Publié par Culture Geek sur 19 Février 2017, 09:37am

Catégories : #Critiques Cinéma

Quand on parle de found-footage, on a bien souvent tendance à citer Paranormal Activity pour bien détruire le genre. Seulement, il existe un film prouvant que ce peut être une forme d'art comme une autre. Je veux bien sûr parler de [Rec], film d'horreur culte pour toute une génération...

Le found-footage, c'est l'art de faire peu avec rien. Paranormal Activity, Blair Witch, nombre de films d'horreur se tournent vers une pratique peu onéreuse et bien profitable, sans toujours avoir le talent nécessaire. Dans le genre, [Rec] a une fonction de meneur de file : c'est un film culte, un chef-d'oeuvre du genre, une oeuvre qui a su innover et surprendre son spectateur.

Loin de nous prendre pour des cons, [Rec] s'arme d'une caméra à l'épaule intelligente et logique, constamment justifiée par les actes de nos personnages : elle découle de leurs actes, de ce qui se passe même quand ils ne la tiennent pas. C'est ainsi que les nombreux cuts sont constamment justifiés par des raisons franchement bien trouvées, sans pour autant tomber dans le mal amené. Le principe est malin, aussi vrai que l'impression de documentaire est constamment présente.

Film très efficace que celui-ci, on pourra surtout lui reprocher son travail sonore parfois trop dans l'excès : les acteurs hurlent à la mort, et c'en devient vite fait très chiant. Seulement, là encore, il y a une certaine maîtrise : quand on s'y intéresse, cela décuple la tension du film, son intensité. On s'y croirait sérieusement, dans ce bâtiment en proie aux pires horreurs. L'immersion est énorme.

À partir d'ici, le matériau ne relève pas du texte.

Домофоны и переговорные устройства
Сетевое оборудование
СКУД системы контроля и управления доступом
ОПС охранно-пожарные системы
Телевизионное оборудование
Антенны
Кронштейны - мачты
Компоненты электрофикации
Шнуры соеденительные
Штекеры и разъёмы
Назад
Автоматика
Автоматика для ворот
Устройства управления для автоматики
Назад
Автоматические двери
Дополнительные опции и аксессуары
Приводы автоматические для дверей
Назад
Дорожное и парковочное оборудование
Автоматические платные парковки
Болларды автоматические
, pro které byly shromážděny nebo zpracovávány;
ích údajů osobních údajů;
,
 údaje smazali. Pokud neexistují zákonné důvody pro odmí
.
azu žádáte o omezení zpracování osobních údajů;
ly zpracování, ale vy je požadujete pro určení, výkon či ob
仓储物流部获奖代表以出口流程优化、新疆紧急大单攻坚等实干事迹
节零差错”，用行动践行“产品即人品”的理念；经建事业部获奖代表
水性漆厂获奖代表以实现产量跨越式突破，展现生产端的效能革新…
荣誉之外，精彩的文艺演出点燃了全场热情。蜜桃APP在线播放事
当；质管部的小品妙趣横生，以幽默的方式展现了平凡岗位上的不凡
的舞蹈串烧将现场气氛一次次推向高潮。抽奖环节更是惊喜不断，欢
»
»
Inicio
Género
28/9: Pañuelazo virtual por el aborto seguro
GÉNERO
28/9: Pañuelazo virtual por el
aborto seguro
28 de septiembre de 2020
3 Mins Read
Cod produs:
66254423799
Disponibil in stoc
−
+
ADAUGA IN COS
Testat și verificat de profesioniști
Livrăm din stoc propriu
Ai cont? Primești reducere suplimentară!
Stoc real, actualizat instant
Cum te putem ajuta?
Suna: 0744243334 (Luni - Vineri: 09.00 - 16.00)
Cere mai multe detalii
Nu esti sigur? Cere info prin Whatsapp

Une immersion facilitée par l'écriture des personnages, suffisamment bien foutue pour les rendre tous attachants. Certains ont beau être des caricatures ambulantes, ils n'en demeurent pas moins très intéressants; c'est surtout parce qu'on nous les présente humblement, sans artifices, dans leur jour le plus bas pour révéler leurs instincts les plus mauvais. Une écriture qui s'efface donc très rapidement derrière ses personnages et son intrigue, nous laissant l'impression terrible d'être tombés sur un milieu de vie absolument atroce.

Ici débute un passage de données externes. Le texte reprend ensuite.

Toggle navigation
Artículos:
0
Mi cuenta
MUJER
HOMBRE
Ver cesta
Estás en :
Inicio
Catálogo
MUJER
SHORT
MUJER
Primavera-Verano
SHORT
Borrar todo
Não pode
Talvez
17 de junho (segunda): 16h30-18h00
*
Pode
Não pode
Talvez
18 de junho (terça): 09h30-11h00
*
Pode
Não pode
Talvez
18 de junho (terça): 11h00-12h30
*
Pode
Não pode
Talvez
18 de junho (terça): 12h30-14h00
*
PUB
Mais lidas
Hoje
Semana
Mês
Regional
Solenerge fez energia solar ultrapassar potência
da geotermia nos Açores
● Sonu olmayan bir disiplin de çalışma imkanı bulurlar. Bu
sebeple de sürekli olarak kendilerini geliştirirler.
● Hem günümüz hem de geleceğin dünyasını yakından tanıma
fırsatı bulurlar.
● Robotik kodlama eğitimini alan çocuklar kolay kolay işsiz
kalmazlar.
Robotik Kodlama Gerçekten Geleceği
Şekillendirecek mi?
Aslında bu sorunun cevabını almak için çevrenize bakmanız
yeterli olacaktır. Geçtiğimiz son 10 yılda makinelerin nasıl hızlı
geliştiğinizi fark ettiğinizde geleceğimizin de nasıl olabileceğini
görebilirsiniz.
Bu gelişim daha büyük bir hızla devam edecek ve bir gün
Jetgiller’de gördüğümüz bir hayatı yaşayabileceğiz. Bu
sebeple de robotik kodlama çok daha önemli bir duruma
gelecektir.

D'une grande violence ( sans que cela n'en soit répugnant ), le film parvient à trouver son esthétique dans les mouvements de caméra précipités et les course-poursuites incessantes, entre deux coups de dents et quatre explosions de têtes. Ca saigne, ça pisse plus rouge que les rivières du Styx, ça crève plus qu'à Verdun.

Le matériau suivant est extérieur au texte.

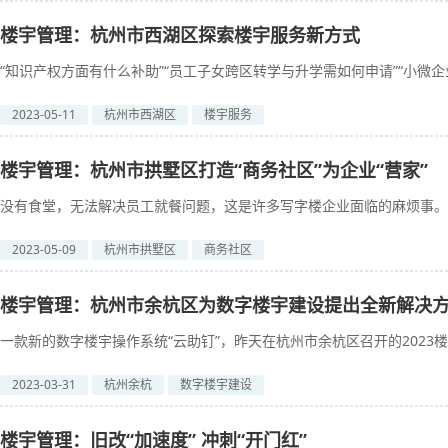
楼宇管理：杭州市西湖区探索楼宇服务新方式
“知识产权方面有什么补助”“员工子女跨区转学与升学需如何申请”“小微企业最
2023-05-11
杭州市西湖区
楼宇服务
楼宇管理：杭州市拱墅区打造“商务社区”为企业“营家”
没有食堂，无法解决员工就餐问题，这是许多写字楼企业面临的麻烦事。浙
2023-05-09
杭州市拱墅区
商务社区
楼宇管理：杭州市余杭区为数字楼宇建设提出全新解决
一款新的数字楼宇操作系统“云助钉”，昨天在杭州市余杭区召开的2023楼宇数
2023-03-31
杭州余杭
数字楼宇建设
楼宇管理：旧改“加速度” 冲刺“开门红”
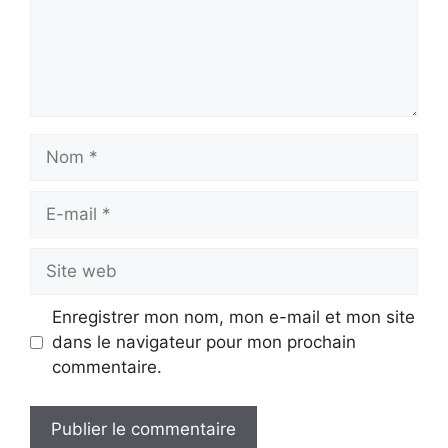
Nom
E-
mail
Site
web
Enregistrer mon nom, mon e-mail et mon site
dans le navigateur pour mon prochain
commentaire.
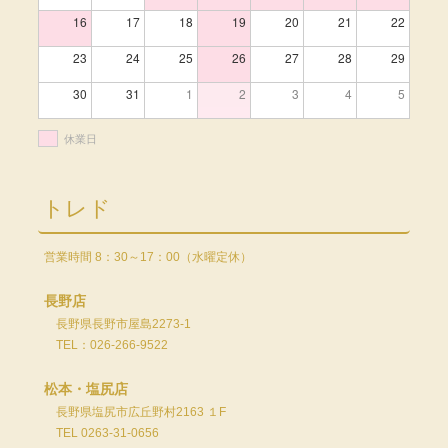
16
17
18
19
20
21
22
23
24
25
26
27
28
29
30
31
1
2
3
4
5
休業日
トレド
営業時間 8：30～17：00（水曜定休）
長野店
長野県長野市屋島2273-1
TEL：026-266-9522
松本・塩尻店
長野県塩尻市広丘野村2163 １F
TEL 0263-31-0656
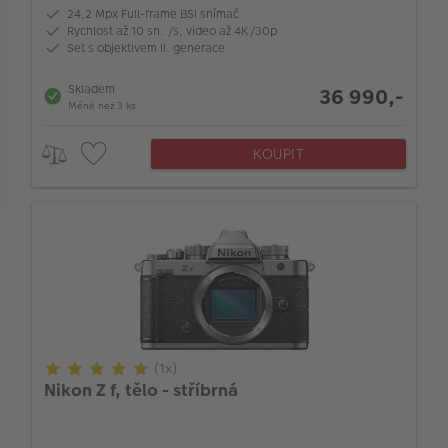
24,2 Mpx Full-frame BSI snímač
Rychlost až 10 sn. /s, video až 4K/30p
Ochrana před povětrnostními vlivy
Set s objektivem II. generace
Skladem
36 990,-
Typ setu
Méně než 3 ks
KOUPIT
Konstrukce LCD displeje
(1x)
Nikon Z f, tělo - stříbrná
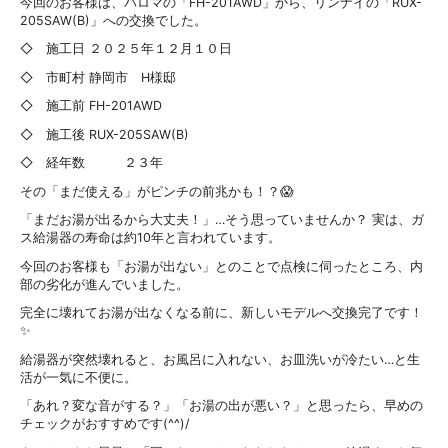
今回のお客様は、パロマの「FH-201AWD」から、リンナイの「RUX-
205SAW(B)」への交換でした。
◇ 施工日 ２０２５年１２月１０日
◇ 市町村 静岡市 H様邸
◇ 施工前 FH-201AWD
◇ 施工後 RUX-205SAW(B)
◇ 経年数 ２３年
その「まだ使える」がピンチの前兆かも！？😱
「まだお湯が出るから大丈夫！」…そう思っていませんか？ 実は、ガ
ス給湯器の寿命は約10年と言われています。
今回のお客様も「お湯が出ない」とのことで点検に伺ったところ、内
部の劣化が進んでいました。
完全に壊れてお湯が出なくなる前に、新しいモデルへ交換完了です！
✨
給湯器が突然壊れると、お風呂に入れない、お皿洗いが冷たい…と生
活が一気に不便に。
「あれ？変な音がする？」「お湯の出が悪い？」と思ったら、早めの
チェックがおすすめです(^^)/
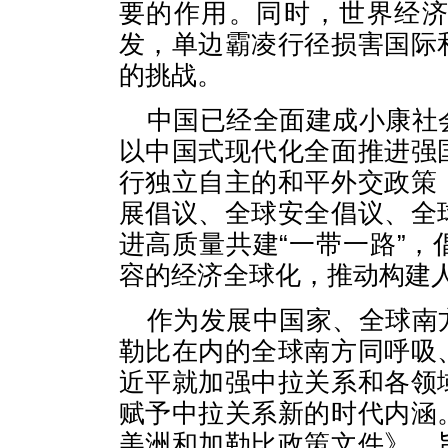
要的作用。同时，世界经
发，单边霸凌行径损害国际
的挑战。
中国已经全面建成小康社
以中国式现代化全面推进强
行独立自主的和平外交政策
展倡议、全球安全倡议、全
进高质量共建“一带一路”
容的经济全球化，推动构建
作为发展中国家、全球南
勒比在内的全球南方同呼吸
近平就加强中拉关系和各领
赋予中拉关系新的时代内涵
美洲和加勒比政策文件》，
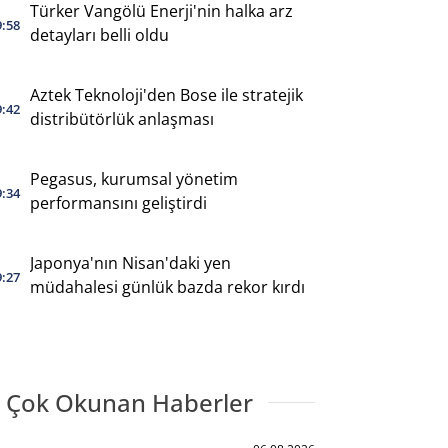
Türker Vangölü Enerji'nin halka arz
9:58
detayları belli oldu
Aztek Teknoloji'den Bose ile stratejik
9:42
distribütörlük anlaşması
Pegasus, kurumsal yönetim
9:34
performansını geliştirdi
Japonya'nın Nisan'daki yen
9:27
müdahalesi günlük bazda rekor kırdı
 Çok Okunan Haberler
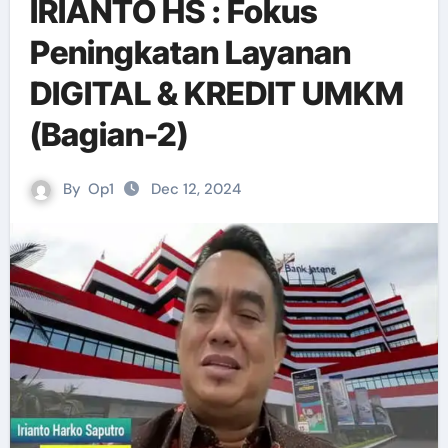
IRIANTO HS : Fokus
Peningkatan Layanan
DIGITAL & KREDIT UMKM
(Bagian-2)
By
Op1
Dec 12, 2024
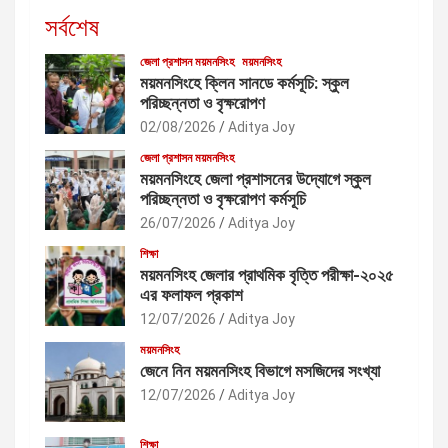
সর্বশেষ
জেলা প্রশাসন ময়মনসিংহ
ময়মনসিংহ
ময়মনসিংহে ক্লিন সানডে কর্মসূচি: স্কুল
পরিচ্ছন্নতা ও বৃক্ষরোপণ
02/08/2026
Aditya Joy
জেলা প্রশাসন ময়মনসিংহ
ময়মনসিংহে জেলা প্রশাসনের উদ্যোগে স্কুল
পরিচ্ছন্নতা ও বৃক্ষরোপণ কর্মসূচি
26/07/2026
Aditya Joy
শিক্ষা
ময়মনসিংহ জেলার প্রাথমিক বৃত্তি পরীক্ষা-২০২৫
এর ফলাফল প্রকাশ
12/07/2026
Aditya Joy
ময়মনসিংহ
জেনে নিন ময়মনসিংহ বিভাগে মসজিদের সংখ্যা
12/07/2026
Aditya Joy
শিক্ষা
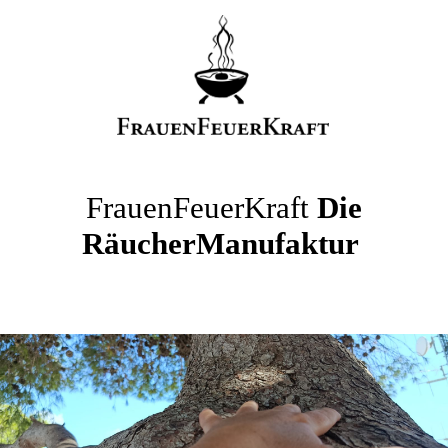
FrauenFeuerKraft
Die
RäucherManufaktur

[Rec], c'est l'extermination des masses, c'est un quota d'habitation zéro. Tout le monde y passe, tout le monde crève salement, parce qu'on est dans un film de zombies européen, et que les espagnols déconnent pas avec ça. Ne vous attendez pas à un happy-end, vous n'en aurez pas. A la place, le film vous garantit sang et tripailles, morts et hurlements, jouissance morbide et choc émotionnel grave.